What is going to happen? Slightly less clear, but the DfE said the company has ‘identified internationally recognised programmes that will support improving communities, sustaining wildlife and the environments in which they inhabit’.
Banning the use of single-use plastic water bottles by all caterers and hospitality suppliers. Instead, Isle of Man based AB Project will be supplying reusable aluminium bottles that will be retailed in the paddock and supplied free of charge to hospitality guests (because hospitality guests tend to be the less well-off people 🤷♂️).
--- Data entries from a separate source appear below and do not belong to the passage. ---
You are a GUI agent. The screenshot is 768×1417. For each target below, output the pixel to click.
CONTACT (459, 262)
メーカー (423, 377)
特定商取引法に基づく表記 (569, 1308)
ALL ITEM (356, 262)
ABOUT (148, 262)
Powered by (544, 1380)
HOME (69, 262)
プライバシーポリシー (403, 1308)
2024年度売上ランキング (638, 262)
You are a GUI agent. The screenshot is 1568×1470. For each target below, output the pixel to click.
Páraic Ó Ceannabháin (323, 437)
Reducing the official programme down to one publication that also includes the race guide, removing the need for additional plastic shrink wrapping. The gov says that this year’s publication has been ‘created using sustainably sourced paper certified by the WorldLand Trust (that has also been carbon offset), as well as using eco-friendly printing techniques such as vegetable-based inks’.
Quote Me On That
Former captain of the Starship Enterprise, now Treasury Minister, Dr Alex Allinson has said: ‘As the only country to be a UNESCO Biosphere, the Isle of Man has already demonstrated a clear commitment to preserving the world around us, and we’re now forming strategic partnerships that will ensure this commitment to sustainability extends to the island’s world-famous TT Races. In addition to the positive actions taken to make the delivery of this year’s races more sustainable, we also have a commitment to encourage visitors to make environmentally positive decisions and act responsibly when on island.’
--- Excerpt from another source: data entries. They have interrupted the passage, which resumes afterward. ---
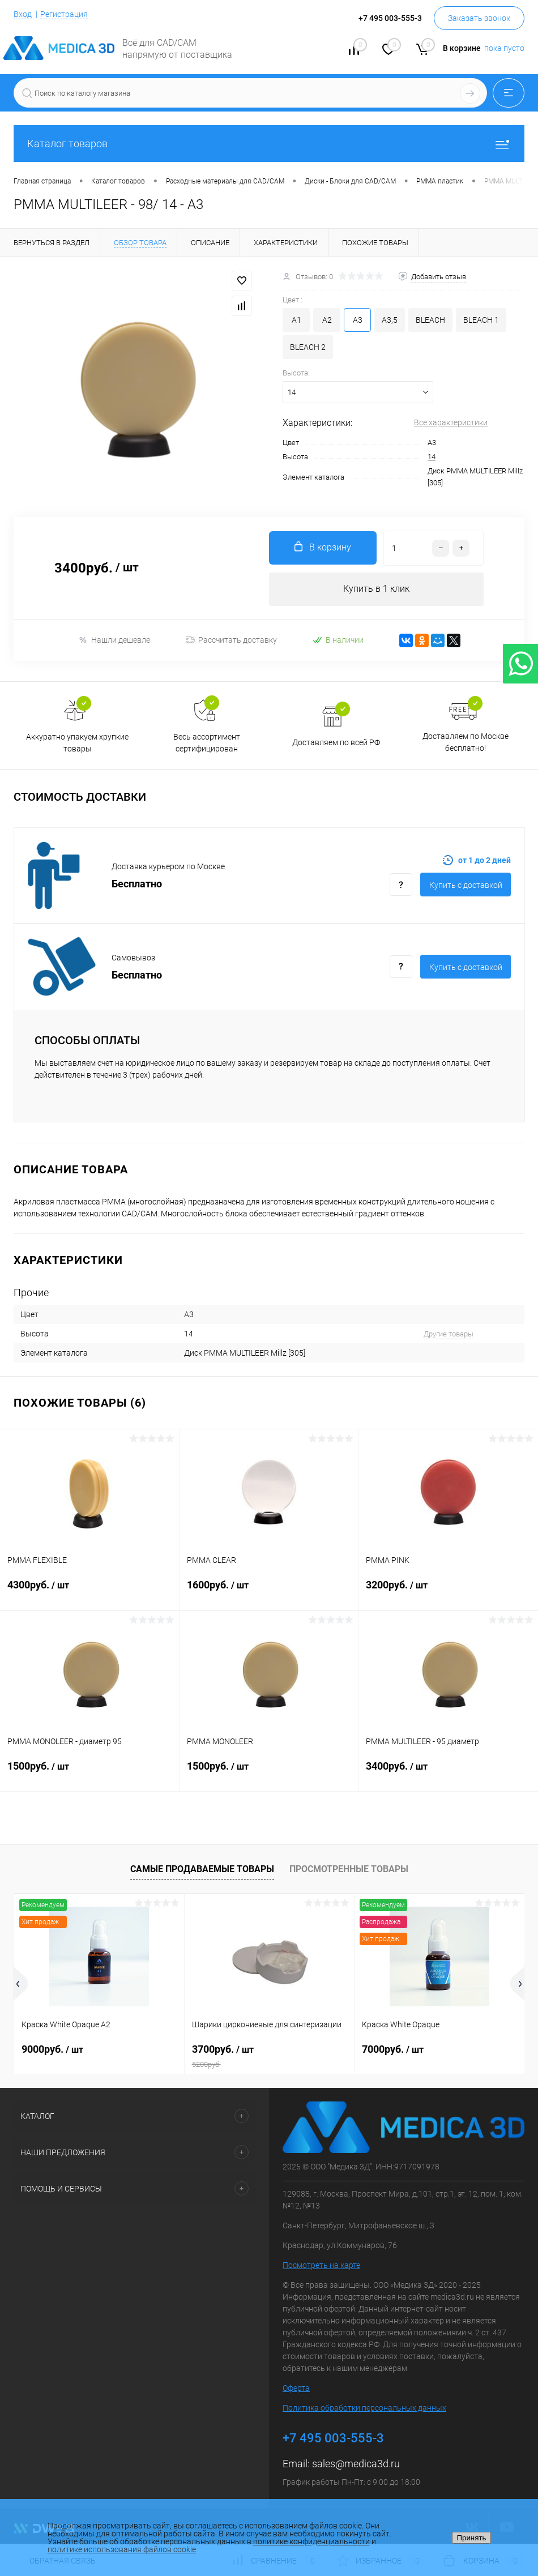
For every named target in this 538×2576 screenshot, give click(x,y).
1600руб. (269, 1592)
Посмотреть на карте (321, 2265)
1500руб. (89, 1774)
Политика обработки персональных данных (364, 2408)
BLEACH (430, 319)
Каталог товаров (269, 143)
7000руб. (393, 2050)
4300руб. (89, 1592)
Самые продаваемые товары (202, 1869)
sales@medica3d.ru (356, 2464)
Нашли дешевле (114, 641)
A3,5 (390, 319)
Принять (471, 2538)
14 (431, 456)
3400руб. (448, 1774)
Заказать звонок (479, 18)
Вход (23, 14)
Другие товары (448, 1334)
Jaime Amoedo, CFO of the Pozitive Group, added: ‘We’re delighted to be working in partnership with the Department for Enterprise and helping the Isle of Man TT Races become Carbon Neutral. The TT is a deeply integrated part of the Isle of Man’s heritage and as a business based on the Island we’re passionate about working with the department to build a sustainable future for the event.’
An Image Problem
The lack of a TT Zero race is not a good look for the island, the TT of course became a standard-bearer by launching its own zero-emissions race, but motorsport as a whole now has an image problem. Ex-Formula 1 world champion Sebastian Vettel said as much himself and that is a sport which aims to introduce fully sustainable fuel by 2026 and go carbon neutral by 2030.
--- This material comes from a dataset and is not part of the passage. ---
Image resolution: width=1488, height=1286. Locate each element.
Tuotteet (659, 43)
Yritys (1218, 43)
When TT Zero was dropped (put on a hiatus) the lack of innovation and the limited amount of teams entering was the reason given, which if you look at the numbers is fair enough, there were only seven entries in 2019. Formula E has seen teams pump a lot of money into improving cars and battery length and while this year’s TT will be ‘carbon neutral’, organisers must know they need to get zero-emission racing back as soon as possible because as with every motorsport that says off-setting is making it carbon neutral, the voices calling it greenwashing will only grow the longer it goes on.